Jimmy Rayner

Personal information
- Full name: James Patrick Rayner
- Date of birth: 31 March 1935
- Place of birth: Cornsay, England
- Date of death: 5 January 2009 (aged 73)
- Place of death: Durham, England
- Positions: Wing half; striker;

Senior career*
- Years: Team / Apps / (Gls)
- 1952–1954: Grimsby Town / 12 / (3)
- 1954: Bury / 0 / (0)
- 1954–1955: Hartlepool United / 0 / (0)
- 1955: Bury / 0 / (0)
- 1955–1957: Barrow / 11 / (1)
- 1957–1958: Grantham Town / 36 / (35)
- 1958–1963: Peterborough United / 119 / (12)
- 1963–1964: Grantham Town / 51 / (78)
- 1964–1965: Notts County / 32 / (13)
- Ilkeston Town
- Boston United
- Durham City
- Gateshead

= Jimmy Rayner =

English footballer (1935–2009)

James Patrick Rayner (31 March 1935 – 5 January 2009) was an English footballer, who played for a number of clubs in the English lower leagues. Playing at wing-half, Rayner was most notably a member of the Peterborough United side that won the Division Four title in their début season at league level.

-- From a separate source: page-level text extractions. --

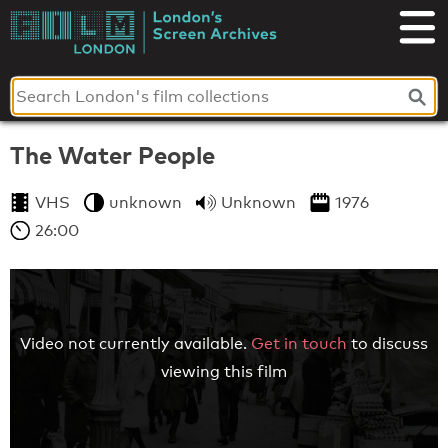
Skip
to
London's
content
Screen
Archives
The Water People
VHS
unknown
Unknown
1976
26:00
Video not currently available.
Get in touch
to discuss
viewing this film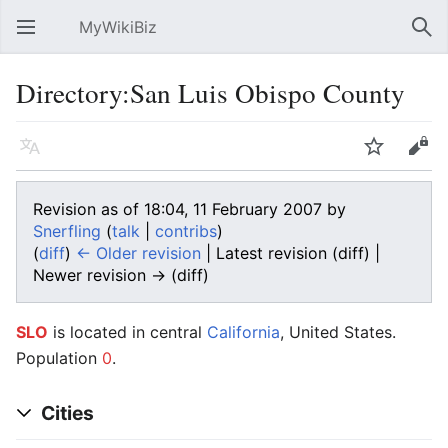
MyWikiBiz
Open main menu
Sear
Directory:San Luis Obispo County
Language
Watch
Edit
Revision as of 18:04, 11 February 2007 by
Snerfling
(
talk
|
contribs
)
(
diff
)
← Older revision
| Latest revision (diff) |
Newer revision → (diff)
SLO
is located in central
California
, United States.
Population
0
.
Cities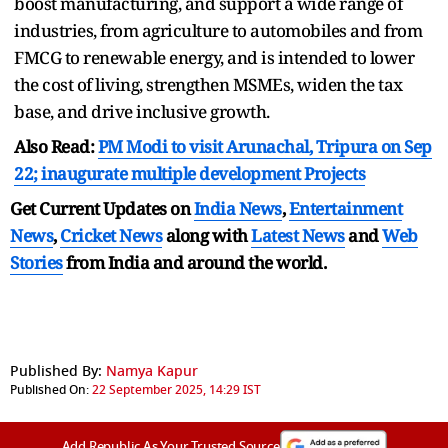
boost manufacturing, and support a wide range of
industries, from agriculture to automobiles and from
FMCG to renewable energy, and is intended to lower
the cost of living, strengthen MSMEs, widen the tax
base, and drive inclusive growth.
Also Read:
PM Modi to visit Arunachal, Tripura on Sep
22; inaugurate multiple development Projects
Get Current Updates on
India News
,
Entertainment
News
,
Cricket News
along with
Latest News
and
Web
Stories
from India and
around the world.
Published By:
Namya Kapur
Published On:
22 September 2025, 14:29 IST
Add Republic As Your Trusted Source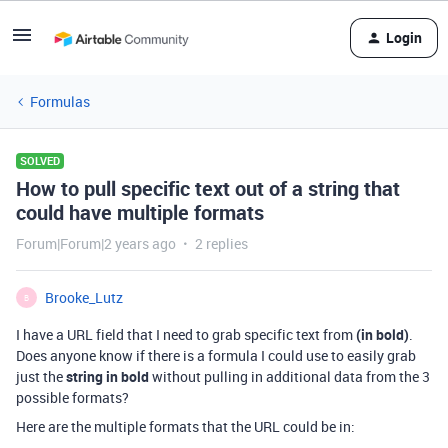
Login
Formulas
SOLVED
How to pull specific text out of a string that
could have multiple formats
Forum|Forum|2 years ago
2 replies
Brooke_Lutz
B
I have a URL field that I need to grab specific text from
(in bold)
.
Does anyone know if there is a formula I could use to easily grab
just the
string in bold
without pulling in additional data from the 3
possible formats?
Here are the multiple formats that the URL could be in:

Prior to joining Peterborough, Rayner, a native of Cornsay, County Durham, had begun his football career as a striker at Grimsby Town, and later had short spells at Bury, Hartlepool United, Barrow and non-league Grantham Town before joining Peterborough in 1958. He spent five seasons at Peterborough before rejoining Grantham as player-coach in 1963.

Moving back to the striker position, Rayner scored an incredible 71 goals in 45 matches for Grantham in 1963–64, leading the Gingerbreads to their first Midland League title. The following season, he returned to the professional ranks, spending one season at Notts County.

After leaving Notts County, Rayner became player-manager at Ilkeston Town and set a club-record scoring 55 goals in one season at Boston United, before returning to his native North East, where he played for Durham City and Gateshead.